Mountains and mental models.

Mountains

As I continue to struggle with the reality of having left my beloved west coast and trying to make sense of all the things on the east that seem so off-kilter, I was struck once again while driving through North Carolina how most of my unease is due to upsets in my mental models. Take, for example, the mountains. Pictured above, we have the Olympic mountain range on the left, the La Platas in the middle, and the Blue Ridge mountains on the right. Obviously, one of these things is not like the other.

The La Plata mountain range in the middle is the range most familiar to me. I don’t remember the first time I laid eyes on these frosted peaks because I was baby when I did. They’re in southwest Colorado, looming over the town of Durango, where I spent the better part of my childhood. Mind you, it wasn’t just this range in isolation that I grew up around. The western half of Colorado is the Rocky Mountains, and there are mountain ranges like this from north to south, east to west. I grew up over a mile high with these mountains in constant view, snug in the valleys of these beautiful, 14,000 ft forms. My eyes spoiled by their loveliness. My lungs billowed with their crisp freshness.

The mountains on the left are part of the Olympic mountain range, which lies to the west of Seattle, across the Puget Sound.
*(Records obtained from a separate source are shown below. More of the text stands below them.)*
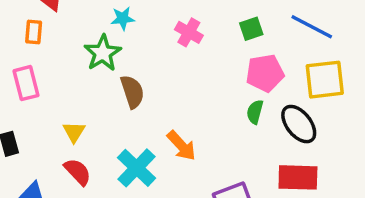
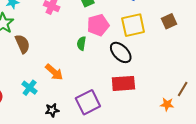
green semicircle: (255, 112) -> (81, 43), moved
cyan cross: (137, 168) -> (30, 88), size x0.7

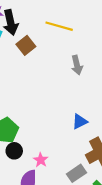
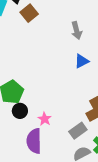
blue triangle: (80, 121) -> (82, 61), moved

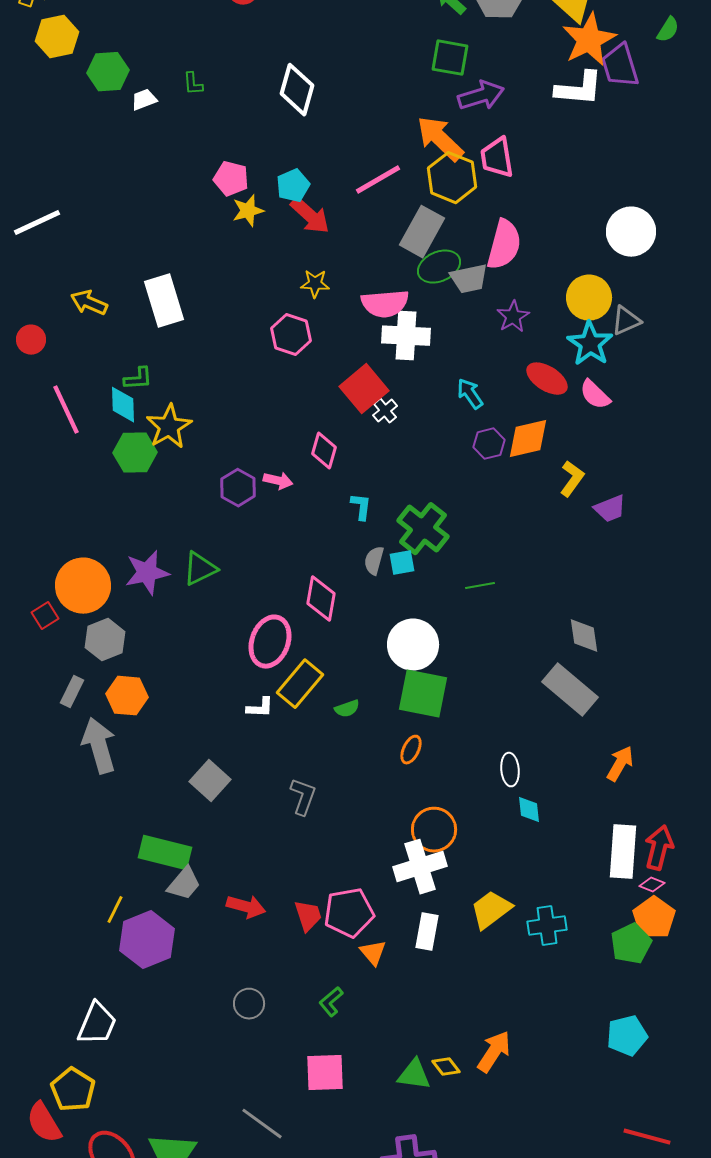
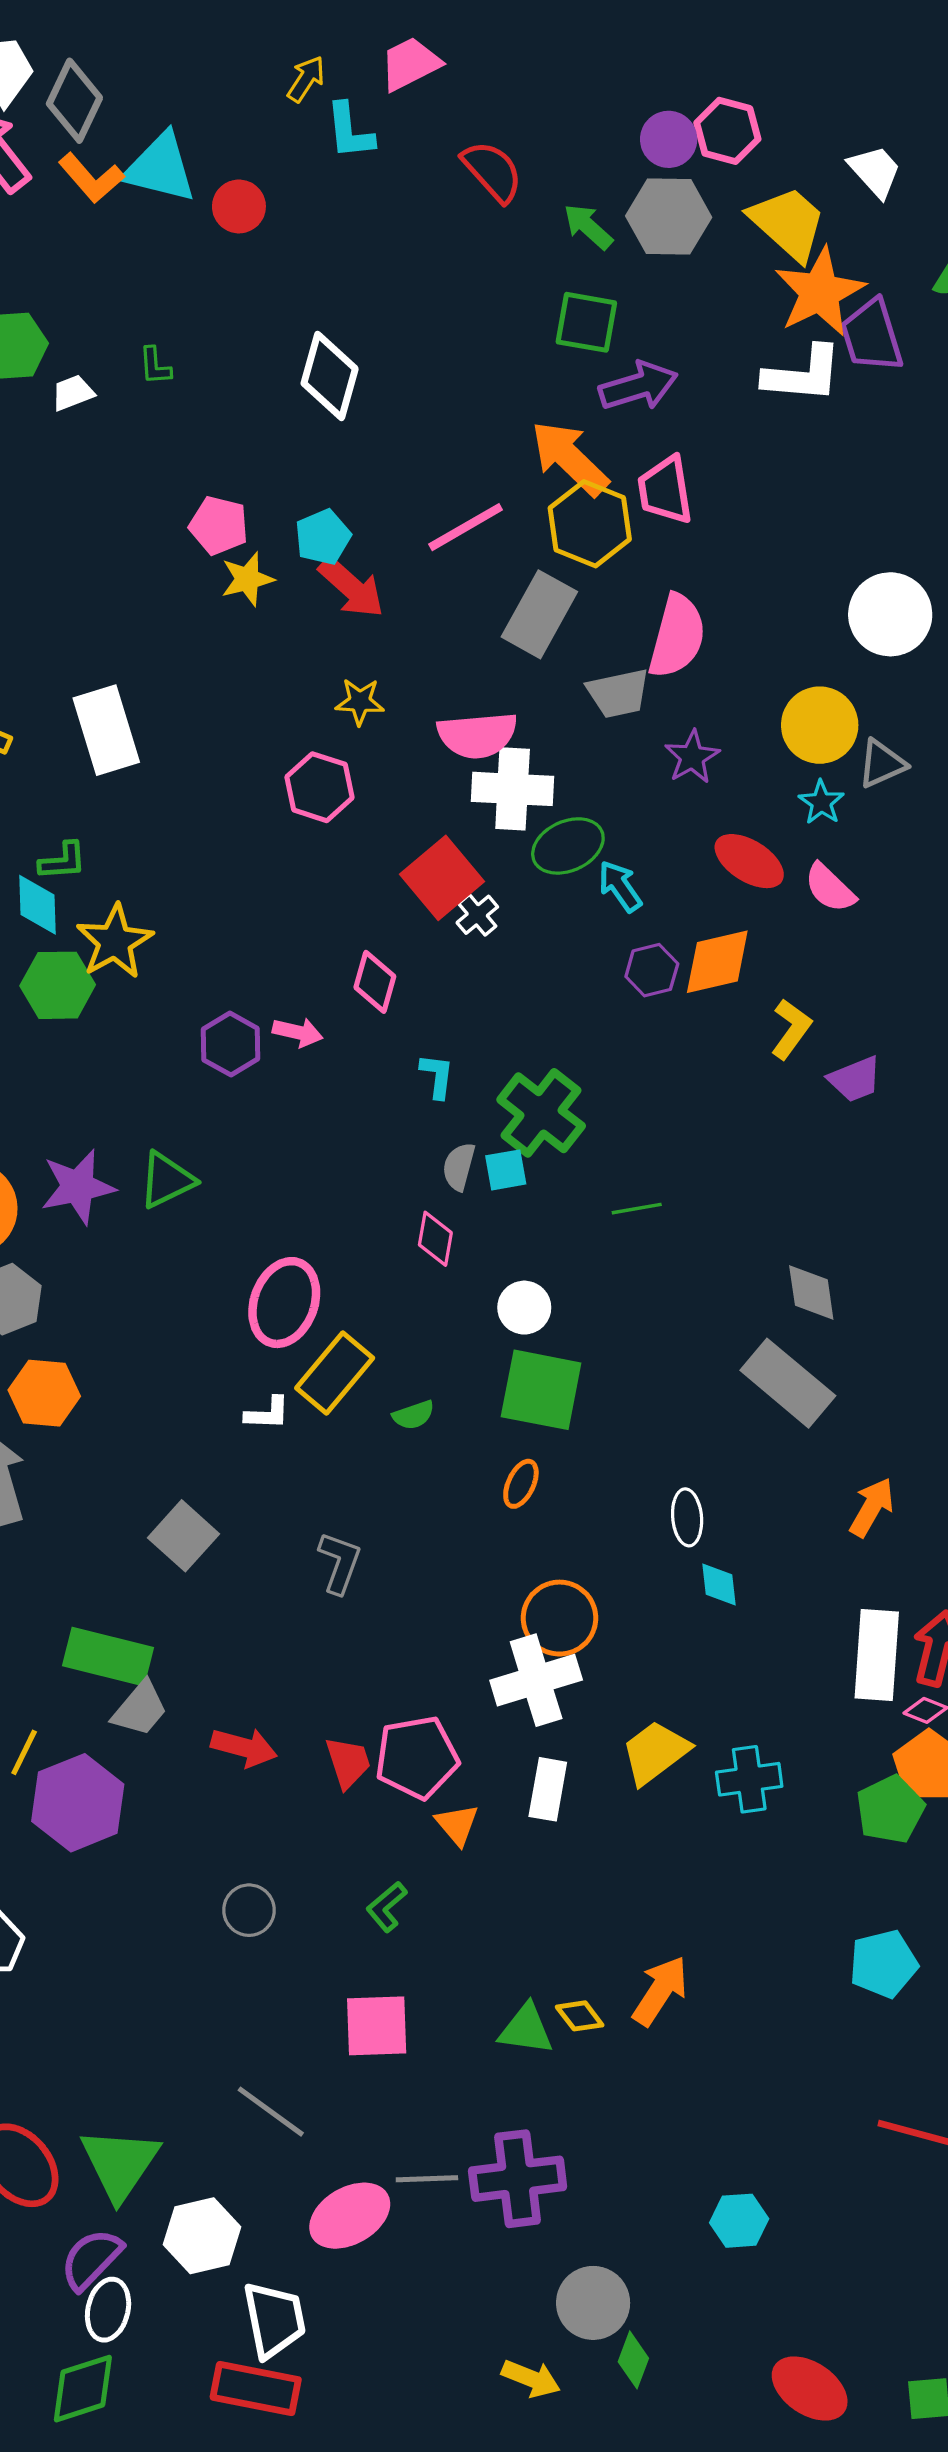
green ellipse: (439, 267) -> (568, 846), moved
cyan star: (590, 344) -> (821, 802), size x0.6
pink diamond: (321, 599) -> (435, 1239), moved, size x0.7
white circle: (413, 645) -> (524, 1308), size x0.6

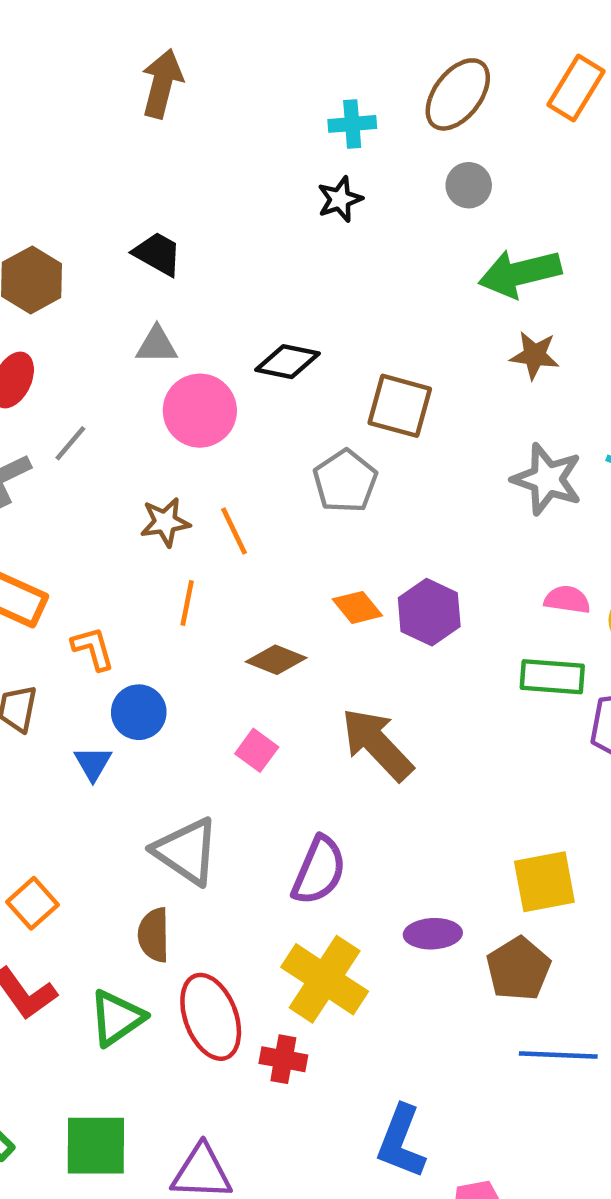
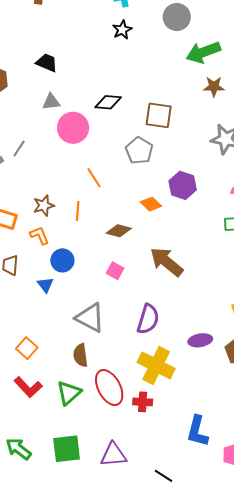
gray circle: (469, 185) -> (177, 17), size x1.4
brown star: (165, 522) -> (44, 206), moved
purple hexagon: (429, 612) -> (183, 185), moved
These powdered-sugar dusted peaks are visible from the front porch of Will’s house on Queen Anne. They greeted me on a regular basis for the more than four years I lived in that house. Very craggy and rocky, they represent the other mountain ranges in Washington state. Sharp, jagged, and white.

To the left are the Blue Ridge…er…mountains of North Carolina. Beautiful as they are, I hesitate to call them that. As you can see, they look more like the foothills leading up to the real mountains I grew up with in the west.

It’s something very hard for me to get used to out here; an example of yet another aspect of this east coast interface that doesn’t behave as expected. This concept of hills being mountains? Utterly foreign to me. It throws me for a loop every time someone says they’re going to the mountains for the day. THOSE ARE NOT REAL MOUNTAINS, PEOPLE. Geologists might disagree with me, but as far as I’m concerned, real mountains don’t exist east of the Rockies.